Davide Di Stefano: “L’idea è che io stia lavorando su un progetto che durerà almeno sei mesi. È difficile che riapriremo prima o quantomeno non a pieno regime. Perciò arriverà un momento in cui più o meno tutti dovranno fare delivery, e anche a breve. Entro fine aprile tutti lo faranno, quasi a qualsiasi livello. E noi a quel punto avremo già sulle spalle 50 giorni di lavoro fatto, incasso, esperienza. Certo, non sopravvivremo con il solo delivery, non siamo nati per questo, ma almeno abbiamo un cuscinetto che ci può salvare alla riapertura. Ricominciare dopo tanti mesi di chiusura altrimenti è molto difficile.”.
Christian Mandura: “Ognuno si reinventerà a suo modo: utilizziamo questo tempo per ripensarci, ma non prendiamo scorciatoie: il delivery in questo momento è la strada più facile. Gli errori di 15 anni fa li abbiamo pagati tutti, e oggi possiamo fare scelte meno avventate. Le scelte che facciamo possono essere frutto di ragionamenti, e non solamente di strategie per tirare a campare. Non dobbiamo lasciarci prendere dal panico, perché altrimenti tra cinque anni ci troviamo a competere con i fast food e i ristoranti etnici, perché sono loro i leader del delivery. Vogliamo davvero abbassare la nostra cucina per entrare in questo mercato che, come tutti, impone le sue regole? Così andiamo a dare vita a una filiera che predilige la quantità alla qualità”.
– Il delivery un business per il futuro?
Davide Di Stefano: “Francamente non lo escludo. È un campo relativamente nuovo, io non l’ho mai fatto nella mia vita non avevo in mente di farlo, ho provato ad appoggiarmi a qualche piattaforma ma lì è vero che non possiamo fare qualità, perciò le consegne le facciamo direttamente noi, il che significa che abbiamo un massimo di consegne fattibili piuttosto basso. Quando si potrà tornare a lavorare come prima il delivery di Razzo chiuderà. Certo non posso escludere che si aprirà una succursale dedicata solo a quello, ma non entrambe le cose nella stessa location. La mia cucina deve essere incentrata sul cliente che è seduto a tavola. In questo momento comunque non lo sto vedendo come business, ma è solo l’unica opportunità per ripartire con più velocità quando si potrà ripartire”.
Christian Mandura: “Non per me, il mio progetto è nato con una natura diversa.
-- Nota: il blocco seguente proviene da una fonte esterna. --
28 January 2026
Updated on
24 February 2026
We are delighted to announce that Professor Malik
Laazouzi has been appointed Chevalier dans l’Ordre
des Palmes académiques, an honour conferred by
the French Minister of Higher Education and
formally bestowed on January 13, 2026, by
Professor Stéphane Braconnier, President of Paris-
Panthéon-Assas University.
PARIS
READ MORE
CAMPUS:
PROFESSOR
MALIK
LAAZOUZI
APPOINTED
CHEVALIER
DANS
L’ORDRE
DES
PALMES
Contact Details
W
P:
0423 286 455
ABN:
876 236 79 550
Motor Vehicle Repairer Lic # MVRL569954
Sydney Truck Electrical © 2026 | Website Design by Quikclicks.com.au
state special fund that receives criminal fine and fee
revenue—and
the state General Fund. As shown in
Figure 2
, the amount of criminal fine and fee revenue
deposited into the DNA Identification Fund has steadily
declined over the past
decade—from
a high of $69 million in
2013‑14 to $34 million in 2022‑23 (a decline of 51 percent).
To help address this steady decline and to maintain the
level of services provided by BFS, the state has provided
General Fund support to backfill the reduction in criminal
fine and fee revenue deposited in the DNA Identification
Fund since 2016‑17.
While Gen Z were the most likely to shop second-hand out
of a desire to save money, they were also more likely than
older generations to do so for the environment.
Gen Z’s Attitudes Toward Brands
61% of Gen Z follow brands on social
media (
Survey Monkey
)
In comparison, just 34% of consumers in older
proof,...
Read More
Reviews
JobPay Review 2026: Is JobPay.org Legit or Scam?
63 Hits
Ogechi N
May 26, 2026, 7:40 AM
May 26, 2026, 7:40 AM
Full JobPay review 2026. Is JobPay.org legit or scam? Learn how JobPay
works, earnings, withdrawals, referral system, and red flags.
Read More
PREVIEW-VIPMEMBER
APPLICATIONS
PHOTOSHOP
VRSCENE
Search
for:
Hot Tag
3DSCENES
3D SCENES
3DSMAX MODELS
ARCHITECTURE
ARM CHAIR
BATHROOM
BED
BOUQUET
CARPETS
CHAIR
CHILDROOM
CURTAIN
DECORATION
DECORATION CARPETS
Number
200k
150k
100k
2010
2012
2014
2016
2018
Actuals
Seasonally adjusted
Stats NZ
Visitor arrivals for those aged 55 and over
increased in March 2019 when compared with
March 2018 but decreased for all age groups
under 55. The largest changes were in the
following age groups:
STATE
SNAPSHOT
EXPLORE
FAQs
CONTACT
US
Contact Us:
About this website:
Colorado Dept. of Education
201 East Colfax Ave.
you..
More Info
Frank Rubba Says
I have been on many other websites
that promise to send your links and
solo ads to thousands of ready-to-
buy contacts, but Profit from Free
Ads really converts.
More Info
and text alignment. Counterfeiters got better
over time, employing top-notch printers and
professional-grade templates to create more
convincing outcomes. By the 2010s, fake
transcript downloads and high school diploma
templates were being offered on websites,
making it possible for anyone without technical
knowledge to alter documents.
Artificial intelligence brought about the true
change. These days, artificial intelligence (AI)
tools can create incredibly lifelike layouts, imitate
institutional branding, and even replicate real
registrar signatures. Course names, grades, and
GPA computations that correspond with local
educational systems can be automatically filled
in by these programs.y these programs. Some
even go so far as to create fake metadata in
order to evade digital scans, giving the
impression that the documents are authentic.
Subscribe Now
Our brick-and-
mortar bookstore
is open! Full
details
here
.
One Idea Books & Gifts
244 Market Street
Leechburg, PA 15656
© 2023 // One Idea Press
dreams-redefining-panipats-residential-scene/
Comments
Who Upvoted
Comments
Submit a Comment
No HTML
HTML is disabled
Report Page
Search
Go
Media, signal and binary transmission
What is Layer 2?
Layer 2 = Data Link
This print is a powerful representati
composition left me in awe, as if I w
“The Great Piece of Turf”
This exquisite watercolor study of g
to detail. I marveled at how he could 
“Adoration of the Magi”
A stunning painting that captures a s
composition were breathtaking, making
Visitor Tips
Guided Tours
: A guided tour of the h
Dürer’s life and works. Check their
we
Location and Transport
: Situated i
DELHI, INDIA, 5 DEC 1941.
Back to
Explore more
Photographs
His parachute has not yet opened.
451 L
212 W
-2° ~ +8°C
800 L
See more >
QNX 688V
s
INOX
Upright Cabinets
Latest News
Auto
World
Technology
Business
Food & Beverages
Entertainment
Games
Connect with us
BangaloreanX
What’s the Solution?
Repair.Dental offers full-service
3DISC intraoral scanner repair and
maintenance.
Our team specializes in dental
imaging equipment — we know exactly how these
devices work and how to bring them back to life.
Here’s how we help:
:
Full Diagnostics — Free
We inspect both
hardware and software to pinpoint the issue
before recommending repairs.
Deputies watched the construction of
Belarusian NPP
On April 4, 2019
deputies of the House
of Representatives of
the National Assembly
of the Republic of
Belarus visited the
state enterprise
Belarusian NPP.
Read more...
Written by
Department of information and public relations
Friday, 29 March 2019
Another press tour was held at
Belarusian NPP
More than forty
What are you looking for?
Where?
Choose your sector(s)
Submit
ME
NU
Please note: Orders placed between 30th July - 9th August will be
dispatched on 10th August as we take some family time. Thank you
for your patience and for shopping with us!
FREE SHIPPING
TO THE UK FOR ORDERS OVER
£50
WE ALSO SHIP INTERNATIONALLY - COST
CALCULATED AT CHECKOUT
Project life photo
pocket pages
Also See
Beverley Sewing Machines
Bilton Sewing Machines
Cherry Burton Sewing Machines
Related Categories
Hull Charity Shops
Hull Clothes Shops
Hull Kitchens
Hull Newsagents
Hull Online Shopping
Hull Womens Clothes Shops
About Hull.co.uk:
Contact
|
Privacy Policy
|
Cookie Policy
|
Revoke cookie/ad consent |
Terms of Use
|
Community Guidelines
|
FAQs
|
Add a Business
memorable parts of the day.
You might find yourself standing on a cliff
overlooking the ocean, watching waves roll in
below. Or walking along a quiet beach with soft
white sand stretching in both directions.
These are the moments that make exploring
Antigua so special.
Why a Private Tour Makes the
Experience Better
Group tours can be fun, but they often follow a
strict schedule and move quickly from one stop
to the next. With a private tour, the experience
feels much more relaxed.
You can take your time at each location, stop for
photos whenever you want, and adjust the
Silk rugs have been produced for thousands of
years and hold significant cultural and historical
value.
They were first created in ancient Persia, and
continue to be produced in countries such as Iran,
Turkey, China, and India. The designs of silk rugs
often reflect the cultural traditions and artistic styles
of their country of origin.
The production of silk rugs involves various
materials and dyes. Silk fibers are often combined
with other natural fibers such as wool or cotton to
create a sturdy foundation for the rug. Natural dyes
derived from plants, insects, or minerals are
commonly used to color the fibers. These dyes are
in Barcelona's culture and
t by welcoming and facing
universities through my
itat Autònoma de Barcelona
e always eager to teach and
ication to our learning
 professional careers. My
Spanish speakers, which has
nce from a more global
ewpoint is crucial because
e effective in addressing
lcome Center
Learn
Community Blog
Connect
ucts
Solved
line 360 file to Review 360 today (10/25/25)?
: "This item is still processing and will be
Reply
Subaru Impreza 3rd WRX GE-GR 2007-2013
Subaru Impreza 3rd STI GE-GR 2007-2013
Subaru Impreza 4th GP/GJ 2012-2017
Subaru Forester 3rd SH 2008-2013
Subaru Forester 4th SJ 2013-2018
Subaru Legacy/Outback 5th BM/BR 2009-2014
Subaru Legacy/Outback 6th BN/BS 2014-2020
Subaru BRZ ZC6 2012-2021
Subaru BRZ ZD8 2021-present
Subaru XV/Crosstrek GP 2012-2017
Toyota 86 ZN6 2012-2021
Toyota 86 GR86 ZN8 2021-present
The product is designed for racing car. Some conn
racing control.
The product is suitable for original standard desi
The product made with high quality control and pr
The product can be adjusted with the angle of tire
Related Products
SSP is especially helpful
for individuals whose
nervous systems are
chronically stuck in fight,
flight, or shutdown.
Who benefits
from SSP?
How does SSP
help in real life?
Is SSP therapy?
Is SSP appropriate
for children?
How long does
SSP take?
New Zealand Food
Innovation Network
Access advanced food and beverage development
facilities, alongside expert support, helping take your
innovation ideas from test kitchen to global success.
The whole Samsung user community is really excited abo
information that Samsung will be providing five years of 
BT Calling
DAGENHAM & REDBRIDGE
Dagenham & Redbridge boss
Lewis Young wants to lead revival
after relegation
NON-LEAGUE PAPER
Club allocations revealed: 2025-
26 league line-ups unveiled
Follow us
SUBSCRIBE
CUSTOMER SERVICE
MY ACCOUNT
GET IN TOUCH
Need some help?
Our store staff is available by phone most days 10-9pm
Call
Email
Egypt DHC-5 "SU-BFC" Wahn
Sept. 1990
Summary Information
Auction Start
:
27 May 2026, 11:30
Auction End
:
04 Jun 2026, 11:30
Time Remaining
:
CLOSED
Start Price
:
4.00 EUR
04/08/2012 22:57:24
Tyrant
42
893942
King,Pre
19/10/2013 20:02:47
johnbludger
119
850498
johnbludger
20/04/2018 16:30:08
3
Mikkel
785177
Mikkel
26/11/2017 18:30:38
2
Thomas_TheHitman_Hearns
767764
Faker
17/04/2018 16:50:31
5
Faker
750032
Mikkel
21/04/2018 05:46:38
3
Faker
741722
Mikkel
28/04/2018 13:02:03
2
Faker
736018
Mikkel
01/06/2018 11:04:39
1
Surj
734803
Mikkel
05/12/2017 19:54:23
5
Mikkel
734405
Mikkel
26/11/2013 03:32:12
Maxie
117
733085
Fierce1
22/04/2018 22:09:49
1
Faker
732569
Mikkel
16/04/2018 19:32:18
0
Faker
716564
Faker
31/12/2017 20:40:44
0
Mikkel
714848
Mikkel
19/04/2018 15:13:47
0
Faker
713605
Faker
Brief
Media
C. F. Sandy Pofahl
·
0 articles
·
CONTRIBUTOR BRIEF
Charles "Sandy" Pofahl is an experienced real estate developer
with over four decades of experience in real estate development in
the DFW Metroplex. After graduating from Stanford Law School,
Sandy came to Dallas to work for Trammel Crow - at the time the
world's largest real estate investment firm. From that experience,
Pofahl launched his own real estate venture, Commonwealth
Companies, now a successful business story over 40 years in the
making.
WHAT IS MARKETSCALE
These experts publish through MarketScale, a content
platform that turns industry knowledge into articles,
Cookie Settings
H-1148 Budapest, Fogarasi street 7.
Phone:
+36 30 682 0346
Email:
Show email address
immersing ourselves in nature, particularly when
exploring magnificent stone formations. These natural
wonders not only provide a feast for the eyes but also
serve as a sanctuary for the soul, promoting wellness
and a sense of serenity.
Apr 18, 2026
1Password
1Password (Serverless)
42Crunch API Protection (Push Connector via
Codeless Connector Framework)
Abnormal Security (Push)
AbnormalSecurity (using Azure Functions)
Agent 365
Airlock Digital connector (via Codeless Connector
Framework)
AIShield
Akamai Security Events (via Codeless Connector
È abbastanza chiaro che la ristorazione così come è oggi è morta. C’è chi intraprenderà la strada del delivery e chi deciderà di far servire i suoi camerieri con la mascherina e i guanti. Io per farmi servire così me ne sto a casa, e se devo scegliere un mondo della ristorazione che non mi soddisfa preferisco tornare alla terra, alle materie prime”.